[Collected data]

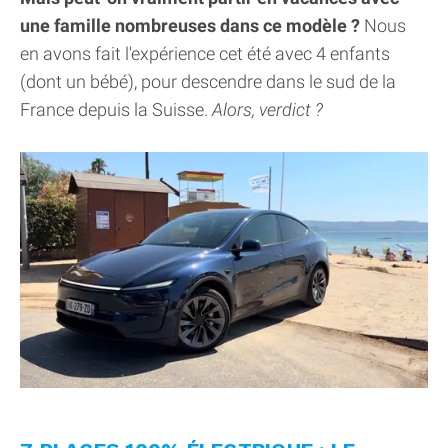
une famille nombreuses dans ce modèle ?
Nous
en avons fait l'expérience cet été avec 4 enfants
(dont un bébé), pour descendre dans le sud de la
France depuis la Suisse.
Alors, verdict ?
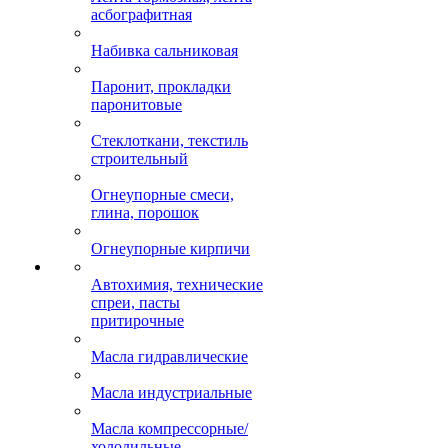
асбографитная
Набивка сальниковая
Паронит, прокладки
паронитовые
Стеклоткани, текстиль
строительный
Огнеупорные смеси,
глина, порошок
Огнеупорные кирпичи
Автохимия, технические
спреи, пасты
притирочные
Масла гидравлические
Масла индустриальные
Масла компрессорные/
холодильные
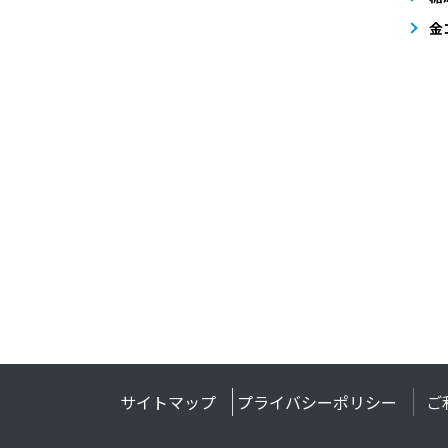
金
サイトマップ
プライバシーポリシー
ご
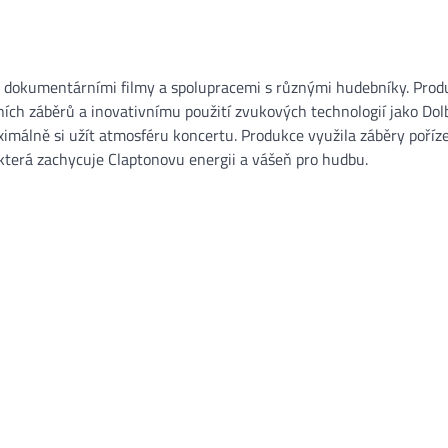
mi dokumentárními filmy a spolupracemi s různými hudebníky. Prod
ních záběrů a inovativnímu použití zvukových technologií jako Dol
álně si užít atmosféru koncertu. Produkce využila záběry poříz
, která zachycuje Claptonovu energii a vášeň pro hudbu.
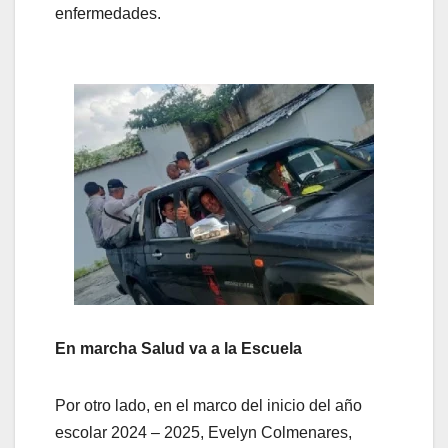
enfermedades.
En marcha Salud va a la Escuela
Por otro lado, en el marco del inicio del año
escolar 2024 – 2025, Evelyn Colmenares,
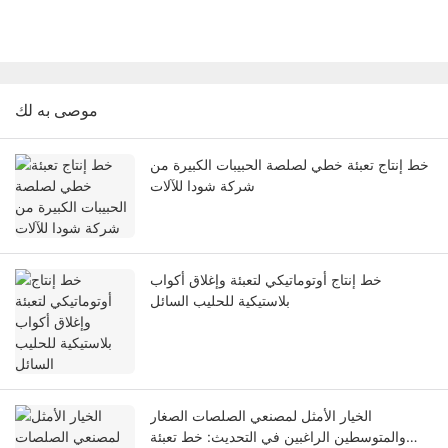
موصى به لك
خط إنتاج تعبئة خطي لصلصة الحبيبات الكبيرة من
شركة شودا للآلات
خط إنتاج أوتوماتيكي لتعبئة وإغلاق أكواب
بلاستيكية للحليب السائل
الخيار الأمثل لمصنعي الصلصات الصغار
والمتوسطين الراغبين في التحديث: خط تعبئة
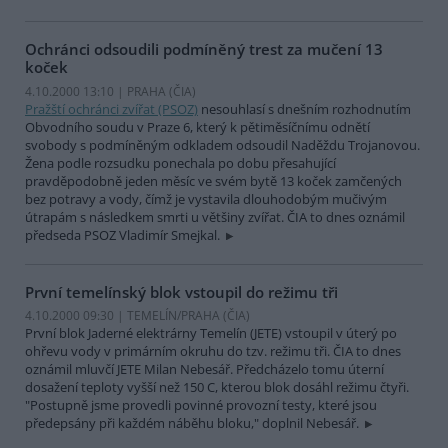
Ochránci odsoudili podmíněný trest za mučení 13
koček
4.10.2000 13:10 | PRAHA (
ČIA
)
Pražští ochránci zvířat (PSOZ)
nesouhlasí s dnešním rozhodnutím
Obvodního soudu v Praze 6, který k pětiměsíčnímu odnětí
svobody s podmíněným odkladem odsoudil Naděždu Trojanovou.
Žena podle rozsudku ponechala po dobu přesahující
pravděpodobně jeden měsíc ve svém bytě 13 koček zamčených
bez potravy a vody, čímž je vystavila dlouhodobým mučivým
útrapám s následkem smrti u většiny zvířat. ČIA to dnes oznámil
předseda PSOZ Vladimír Smejkal.
První temelínský blok vstoupil do režimu tři
4.10.2000 09:30 | TEMELÍN/PRAHA (
ČIA
)
První blok Jaderné elektrárny Temelín (JETE) vstoupil v úterý po
ohřevu vody v primárním okruhu do tzv. režimu tři. ČIA to dnes
oznámil mluvčí JETE Milan Nebesář. Předcházelo tomu úterní
dosažení teploty vyšší než 150 C, kterou blok dosáhl režimu čtyři.
"Postupně jsme provedli povinné provozní testy, které jsou
předepsány při každém náběhu bloku," doplnil Nebesář.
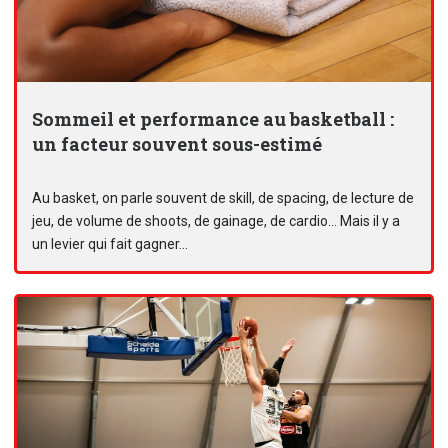
Sommeil et performance au basketball :
un facteur souvent sous-estimé
Au basket, on parle souvent de skill, de spacing, de lecture de
jeu, de volume de shoots, de gainage, de cardio… Mais il y a
un levier qui fait gagner...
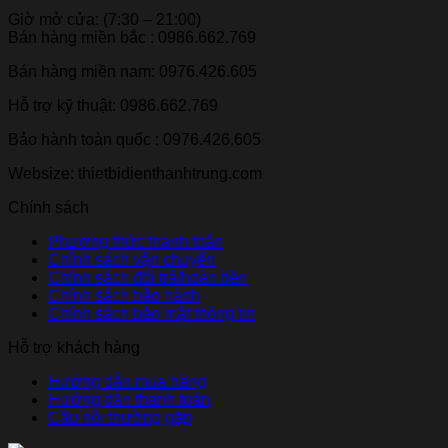
Giờ mở cửa: (7:30 – 21:00)
Bán hàng miền bắc : 0986.662.769
Bán hàng miền nam: 0976.426.605
Hỗ trợ kỹ thuật: 0986.662.769
Bảo hành toàn quốc : 0976.426.605
Websize: thietbidienthanhtrung.com
Chính sách
Phương thức thanh toán
Chính sách vận chuyển
Chính sách đổi trả/hoàn tiền
Chính sách bảo hành
Chính sách bảo mật thông tin
Hỗ trợ khách hàng
Hướng dẫn mua hàng
Hướng dẫn thanh toán
Câu hỏi thường gặp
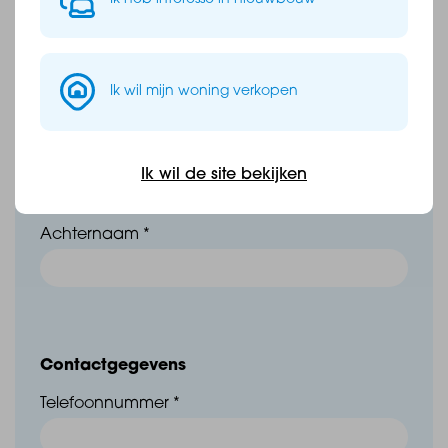
Voornaam *
Ik wil mijn woning verkopen
Tussenvoegsel
Ik wil de site bekijken
Achternaam *
Contactgegevens
Telefoonnummer *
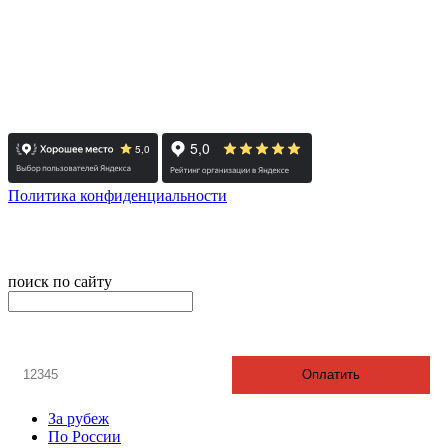
- Тюмень: +7 3452 65-91-81
- Москва: +7 495 308-48-82
- Санкт-Петербург: +7 812 415-88-15
Реестровый номер туроператора - РТО 022613
Политика конфиденциальности
© 2008-2025 - Администратор сайта ООО ТК "Вита трэвел",
ИНН 7452023824
поиск по сайту
онлайн оплата
Введите номер счета / договора
Оплатить
За рубеж
По России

- Task directions -
From the entries above, copy every line where the word "oznámil" shows up.

- Your solution -
útrapám s následkem smrti u většiny zvířat. ČIA to dnes oznámil
oznámil mluvčí JETE Milan Nebesář. Předcházelo tomu úterní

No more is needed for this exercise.